Abby 2.0 Phase 6: Institutional Intelligence — The Organization Gets Smarter
Abby now learns from the entire research community. When a researcher builds a successful diabetes cohort, that pattern becomes available to every other researcher. Questions asked three or more times across users automatically become institutional FAQs with vetted answers. Data quality findings discovered by one team warn all teams. Phase 6 completes the Abby 2.0 cognitive architecture.
The Problem: Individual Intelligence, Institutional Amnesia
Through Phases 1-5, Abby became individually brilliant — she remembered each researcher, routed to the right brain, understood concept hierarchies, and could take actions. But each researcher's work existed in isolation. When Dr. Chen built an elegant hypertension cohort, Dr. Patel had no way to know. When the data team discovered that lab measurements were sparse before 2019, every subsequent researcher had to rediscover that independently.
Phase 6 turns individual intelligence into collective intelligence.
Knowledge Capture: Automatic Artifact Extraction
The KnowledgeCapture pipeline listens for successful research events and extracts reusable artifacts — no manual documentation required.
| Event | What's Captured | Artifact Type |
|---|---|---|
| Cohort created | Definition pattern, concept composition, design rationale | cohort_pattern |
| Analysis completed | Configuration, key findings, interpretation | analysis_config |
| User corrects Abby | Original response + correction pair | Stored in abby_corrections |
| Data quality issue found | Affected domain, tables, severity, workaround | Stored in abby_data_findings |
Every artifact is embedded with sentence-transformers (384-dim) and stored in abby_knowledge_artifacts with an HNSW vector index. This means semantic search works across all institutional knowledge — "diabetes cohort" finds artifacts about T2DM, HbA1c, and metformin, not just exact keyword matches.

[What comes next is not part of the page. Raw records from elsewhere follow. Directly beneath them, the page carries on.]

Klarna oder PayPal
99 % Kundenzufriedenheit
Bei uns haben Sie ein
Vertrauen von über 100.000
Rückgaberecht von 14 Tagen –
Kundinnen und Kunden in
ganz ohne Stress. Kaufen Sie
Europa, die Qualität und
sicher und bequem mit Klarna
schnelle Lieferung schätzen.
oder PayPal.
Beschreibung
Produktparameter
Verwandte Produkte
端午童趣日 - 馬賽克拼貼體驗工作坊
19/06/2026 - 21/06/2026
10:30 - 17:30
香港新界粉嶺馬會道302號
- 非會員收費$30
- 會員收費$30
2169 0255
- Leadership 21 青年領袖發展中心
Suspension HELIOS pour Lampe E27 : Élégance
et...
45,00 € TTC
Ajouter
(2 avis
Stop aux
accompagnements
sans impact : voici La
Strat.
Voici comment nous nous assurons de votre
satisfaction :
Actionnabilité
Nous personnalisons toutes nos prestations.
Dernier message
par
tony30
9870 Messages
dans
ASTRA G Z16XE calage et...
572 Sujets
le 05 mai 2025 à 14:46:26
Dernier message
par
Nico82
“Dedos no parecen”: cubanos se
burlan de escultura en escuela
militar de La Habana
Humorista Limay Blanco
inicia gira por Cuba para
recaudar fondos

Knowledge Surfacing: The Right Context at the Right Time
The KnowledgeSurfacer runs on every chat request, searching for institutional artifacts relevant to the current query. When it finds matches within the relevance threshold (cosine distance < 0.5), it injects them into the system prompt:
INSTITUTIONAL KNOWLEDGE (from other researchers):
- [cohort_pattern] T2DM Incident Cohort: Entry condition with 365-day washout, used 5x
- [analysis_config] Diabetes Characterization: 45% female, mean age 62, used 3x
Mention these to the user if relevant to their question.
Abby then naturally weaves this into her response: "I see that other researchers at your institution have built similar diabetes cohorts. The most recent uses a validated approach with a 365-day washout — would you like to start from that?"
FAQ Auto-Promotion
The FAQPromoter monitors question frequency across users. When distinct users ask the same question 3+ times (detected via text similarity), the question-answer pair is automatically promoted to an institutional FAQ.
This creates a self-curating knowledge base. The questions researchers actually ask become the documentation the institution maintains — no manual curation needed.
What Shipped
| Component | Tests | Purpose |
|---|---|---|
KnowledgeCapture | 6 | Automatic artifact extraction from research events |
KnowledgeSurfacer | 4 | Contextual institutional suggestions |
FAQPromoter | 3 | Automatic FAQ detection and promotion |
| Database tables | 3 | abby_knowledge_artifacts, abby_corrections, abby_data_findings |
| Pipeline integration | 3 | Surfacing + FAQ promotion wired into chat |
263 tests passing across the Python AI service.
Abby 2.0: Complete
Six phases, one session, one cognitive architecture:
| Phase | What It Gave Abby |
|---|---|
| 1: Memory | She remembers who you are |
| 2: Intelligence | She gets a bigger brain when needed |
| 3: Knowledge Graph | She understands concept relationships |
| 4: Agency | She can take actions for you |
| 5: Advanced Agency | She coordinates complex workflows |
| 6: Institutional | She makes the whole institution smarter |
From a stateless chatbot to a cognitive research assistant with persistent memory, hybrid intelligence, relational understanding, supervised autonomy, and institutional learning. 263 tests. 6 phases. All shipped.